Dolutegravir was hailed as a game changer because resistance was expected to be rare. The new evidence challenges that assumption, at least in some settings.


Kenya could be safer than many countries when it comes to
HIV drug resistance, thanks to its reliance on tenofovir-based regimens.

A new study has found that resistance to dolutegravir (DTG),
the backbone of Kenya’s first-line HIV treatment, appears far less likely when
combined with tenofovir than with older drugs such as zidovudine or abacavir.

DTG has a high barrier to resistance, but if given on its
own, the virus can still adapt. That is why the World Health Organization recommends
that DTG always be combined with two other drugs of a different class.

The study looked at 660 patients in Kenya, South Africa, and
other regions. Among 183 patients with ongoing detectable virus, 11.5 per cent
showed dolutegravir resistance.

Patients taking zidovudine were almost 20 times more likely
to develop resistance compared to those on tenofovir. Those on abacavir were
more than five times more likely.

The study was published last week in the Clinical Infectious Diseases
journal, under the title “HIV resistance to dolutegravir varies with co-administered agents.”

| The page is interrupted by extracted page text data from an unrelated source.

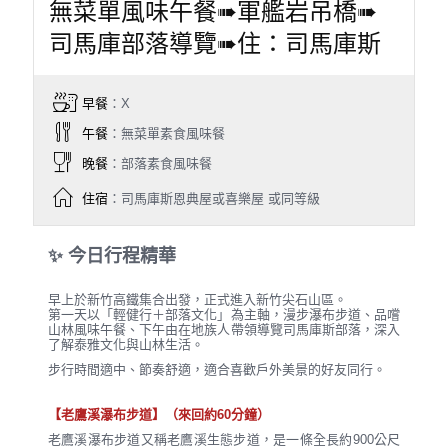
無菜單風味午餐➠軍艦岩吊橋➠
司馬庫部落導覽➠住：司馬庫斯
早餐
：X
午餐
：無菜單素食風味餐
晚餐
：部落素食風味餐
住宿
：司馬庫斯恩典屋或喜樂屋 或同等級
✨ 今日行程精華
早上於新竹高鐵集合出發，正式進入新竹尖石山區。
第一天以「輕健行＋部落文化」為主軸，漫步瀑布步道、品嚐
山林風味午餐、下午由在地族人帶領導覽司馬庫斯部落，深入
了解泰雅文化與山林生活。
步行時間適中、節奏舒適，適合喜歡戶外美景的好友同行。
【老鷹溪瀑布步道】（來回約60分鐘）
老鷹溪瀑布步道又稱老鷹溪生態步道，是一條全長約900公尺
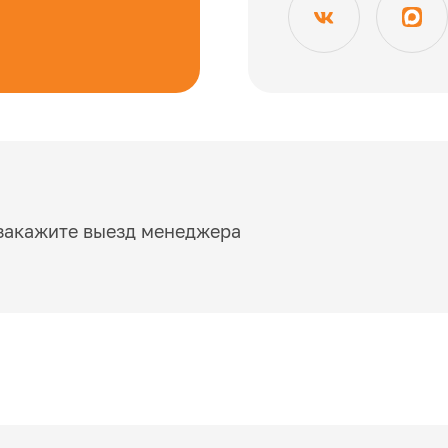
закажите выезд менеджера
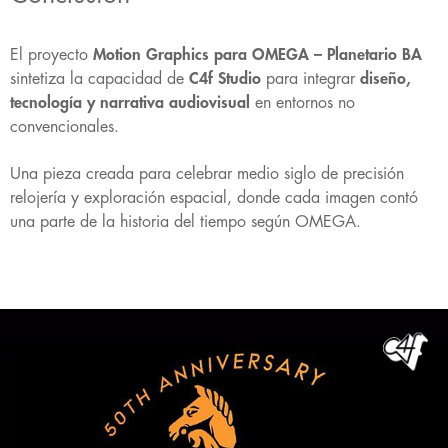
El proyecto
Motion Graphics para OMEGA – Planetario BA
sintetiza la capacidad de
C4f Studio
para integrar
diseño,
tecnología y narrativa audiovisual
en entornos no
convencionales.
Una pieza creada para celebrar medio siglo de precisión
relojería y exploración espacial, donde cada imagen contó
una parte de la historia del tiempo según OMEGA.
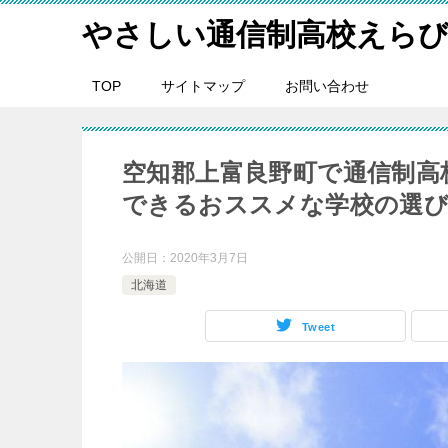
やさしい通信制高校えら
TOP
サイトマップ
お問い合わせ
空知郡上富良野町で通信制高
できるおススメな学校の選
公開日：
2020年3月7日
北海道
Tweet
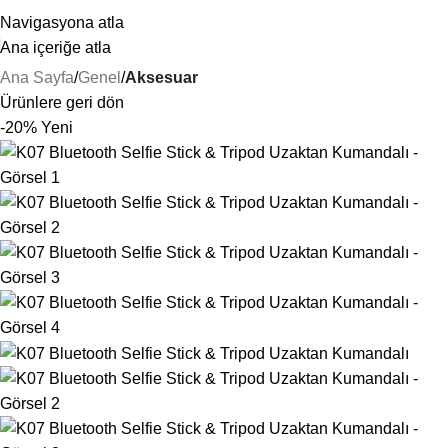
25 YILLIK TECRÜBEMİZLE SİZLERLEYİZ!
Navigasyona atla
Ana içeriğe atla
Ana Sayfa
Genel
Aksesuar
Ürünlere geri dön
-20%
Yeni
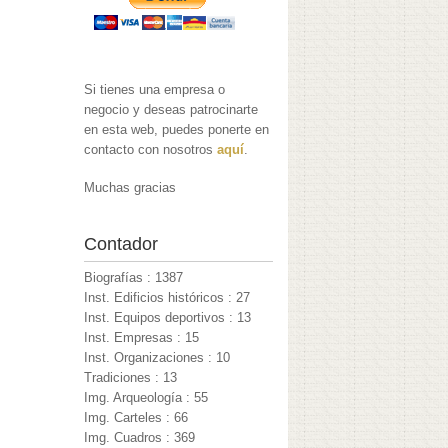
Si tienes una empresa o
negocio y deseas patrocinarte
en esta web, puedes ponerte en
contacto con nosotros
aquí
.
Muchas gracias
Contador
Biografías : 1387
Inst. Edificios históricos : 27
Inst. Equipos deportivos : 13
Inst. Empresas : 15
Inst. Organizaciones : 10
Tradiciones : 13
Img. Arqueología : 55
Img. Carteles : 66
Img. Cuadros : 369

The authors report: “Our multi-cohort analysis suggests that
HIV genotypic dolutegravir-resistance is more common when
dolutegravir+lamivudine is co-administered with either zidovudine or abacavir
compared to tenofovir.”

The science comes down to a drug’s “half-life”, or how long an
active drug stays in the body. Dolutegravir binds tightly to HIV for over
70 hours. Tenofovir’s active form also stays in cells for several days. But
abacavir and zidovudine fade much faster.

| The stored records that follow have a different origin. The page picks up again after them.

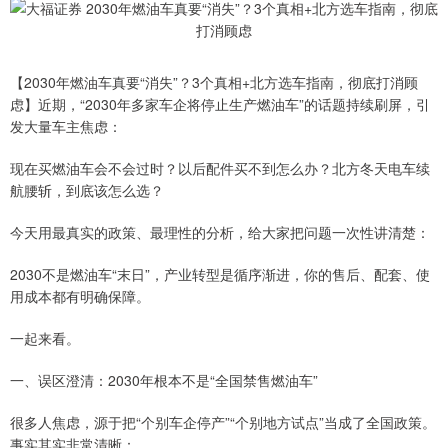
【2030年燃油车真要“消失”？3个真相+北方选车指南，彻底打消顾
虑】近期，“2030年多家车企将停止生产燃油车”的话题持续刷屏，引
发大量车主焦虑：
现在买燃油车会不会过时？以后配件买不到怎么办？北方冬天电车续
航腰斩，到底该怎么选？
今天用最真实的政策、最理性的分析，给大家把问题一次性讲清楚：
2030不是燃油车“末日”，产业转型是循序渐进，你的售后、配套、使
用成本都有明确保障。
一起来看。
一、误区澄清：2030年根本不是“全国禁售燃油车”
很多人焦虑，源于把“个别车企停产”“个别地方试点”当成了全国政策。
事实其实非常清晰：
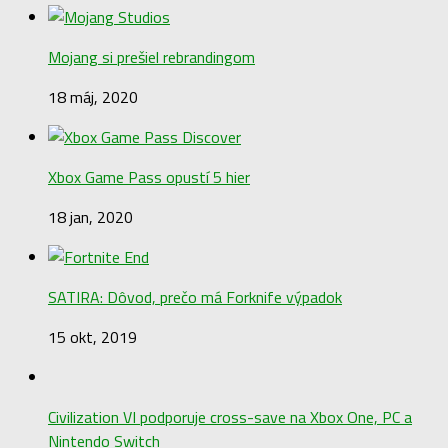
Mojang si prešiel rebrandingom
18 máj, 2020
Xbox Game Pass opustí 5 hier
18 jan, 2020
SATIRA: Dôvod, prečo má Forknife výpadok
15 okt, 2019
Civilization VI podporuje cross-save na Xbox One, PC a
Nintendo Switch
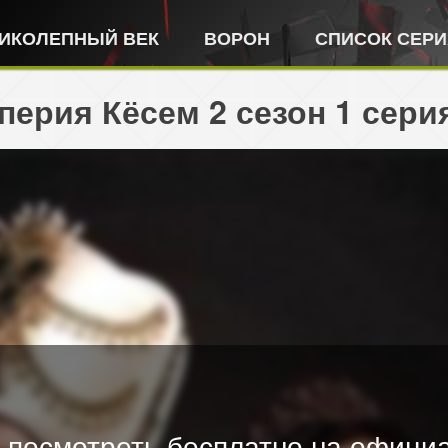
ИКОЛЕПНЫЙ ВЕК
ВОРОН
СПИСОК СЕР
ерия Кёсем 2 сезон 1 серия
 посмотреть бесплатно на официа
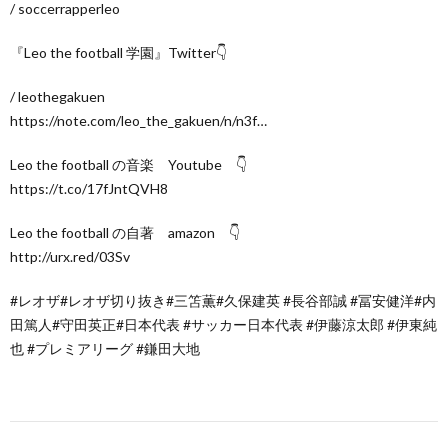
/ soccerrapperleo
『Leo the football 学園』Twitter👇
/ leothegakuen
https://note.com/leo_the_gakuen/n/n3f…
Leo the football の音楽 Youtube 👇
https://t.co/17fJntQVH8
Leo the football の自著 amazon 👇
http://urx.red/03Sv
#レオザ#レオザ切り抜き#三笘薫#久保建英 #長谷部誠 #冨安健洋#内
田篤人#守田英正#日本代表 #サッカー日本代表 #伊藤涼太郎 #伊東純
也 #プレミアリーグ #鎌田大地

When patients miss doses, dolutegravir can end up working
alone, a situation that gives HIV a chance to adapt and develop resistance.
That is why the study found far more resistance in regimens built on abacavir
or zidovudine.

The authors explained: “We hypothesize that an NRTI (drugs
such as zidovudine and abacavir) increases the risk of dolutegravir-resistance
when its active metabolite’s intracellular half-life is relatively short.”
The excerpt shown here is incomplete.